L'Allemagne commémore vendredi, 80 ans après, la «Nuit de cristal», ces pogroms, meurtres, arrestations et saccages annonciateurs de l'extermination des Juifs, dans un contexte de crainte d'un regain d'antisémitisme.
De nombreuses manifestations sont organisées dans tout le pays à cette occasion, que commémorera Angela Merkel dans un discours dans une synagogue de Berlin, en présence du Conseil central des Juifs d'Allemagne.
Plus de 1.400 lieux de culte incendiés dans toute l'Allemagne, des magasins tenus par des Juifs saccagés et pillés, au moins 91 personnes tuées et des milliers déportées: pour les historiens, ce qui s'est passé en Allemagne et en Autriche les 9 et 10 novembre 1938 marque le passage de la discrimination des juifs à leur persécution puis leur extermination par les nazis.
La propagande affirme alors qu'il s'agit d'une éruption de violence spontanée après le meurtre d'un diplomate à Paris. Mais elle a en réalité été planifiée au plus haut niveau de la hiérarchie nazie.
Contexte trouble
Le signal a été donné par Joseph Goebbels, ministre de la Propagande, et les destructions exécutées par des SS, SA, Jeunesses hitlériennes. La «Nuit de cristal» ou Nuit du «verre brisé» diffère ainsi des pogroms en Europe de l'est au XIXe siècle.
Cette commémoration, qui se télescope avec le centenaire de l'Armistice de la Première Guerre mondiale et de la fin de l'Empire allemand, intervient dans un contexte trouble en Allemagne.
Il y a tout juste un an entrait au Bundestag une formation d'extrême droite, l'Alternative pour l'Allemagne (AfD).
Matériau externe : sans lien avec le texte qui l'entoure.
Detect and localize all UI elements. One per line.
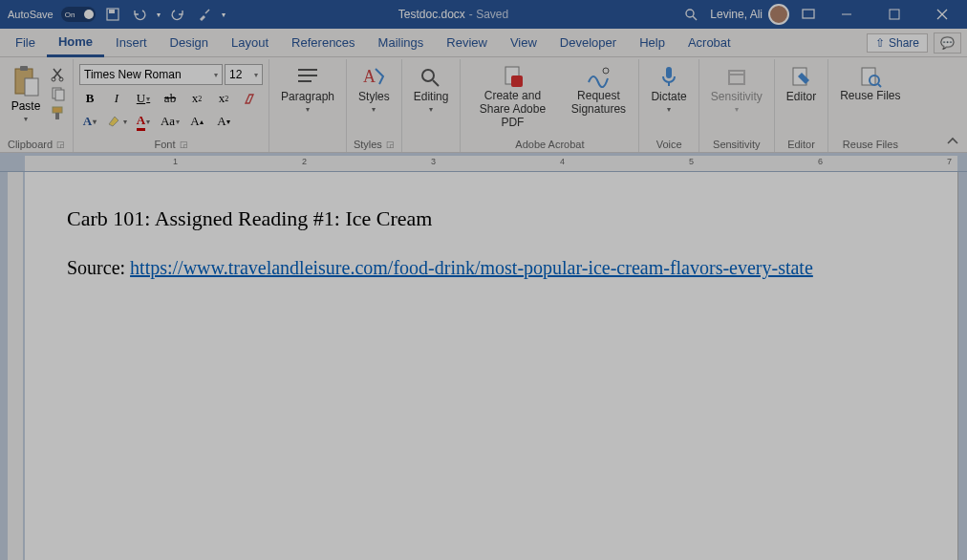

Et en août, la ville de Chemnitz (ex-Allemagne de l'Est) était le théâtre de manifestations et violences xénophobes.
«Aujourd'hui, nous voyons à nouveau la violence dans les rues», s'alarme auprès de l'AFP Felix Klein, commissaire du gouvernement contre l'antisémitisme, qui s'inquiète de la «radicalisation des discours en Allemagne».
Le président français Emmanuel Macron s'est lui dit «frappé» le 31 octobre par la ressemblance entre la situation actuelle en Europe, «divisée par les peurs, le repli nationaliste», et celle des années 1930.
«Regardez comme en cinq ans la situation a évolué en Turquie, au Brésil, aux Etats-Unis, en Syrie et même ici en Allemagne, avec Chemnitz», abonde Uwe Neumärker, directeur de la Fondation en mémoire des Juifs d'Europe assassinés.
Il est un des concepteurs d'une exposition consacrée à la «Nuit de cristal» au musée berlinois Topographie de la Terreur, situé sur l'ancien site de la Gestapo et de la SS.
«En novembre 2018, nous ne sommes pas au bord du précipice d'une autre Nuit de Cristal, mais il est de notre devoir d'empêcher que de telles atrocités ne se reproduisent», met aussi en garde le Congrès juif mondial.
De nombreux Allemands commémorent cette Nuit en polissant ou en déposant des fleurs sur les «Stolpersteine», des milliers de petites plaques de laiton incrustées entre les pavés pour identifier les victimes et leur adresse.
Nouvelle forme d'antisémitisme
En 2017, des plaques avaient été volées, alimentant la crainte d'une résurgence de l'antisémitisme, une réalité infamante pour un pays dont l'identité s'est bâtie sur la repentance pour l'Holocauste.
Une forme d'antisémitisme nouvelle pour l'Allemagne fait en effet régulièrement les gros titres, celui prêté à de nombreux migrants arabo-musulmans qui ont afflué depuis 2015.
Mais l'essor de l'extrême droite allemande a aussi remis au premier plan un antisémitisme national. L'AfD a multiplié les polémiques liées au nazisme, jugeant en particulier que l'Allemagne devait cesser son repentir pour l'extermination des juifs. Des militants d'extrême droite voulaient manifester vendredi à Berlin mais le rassemblement a été interdit.
L'inquiétude ne cesse donc de grandir au sein de la communauté juive allemande, forte d'environ 200.000 personnes.
Le nombre de crimes et délits à caractère antisémite est resté néanmoins stable dans les statistiques de police, avec environ 1.400 cas recensés chaque année depuis 2015. Plus de 90% des affaires sont attribuées à l'extrême droite.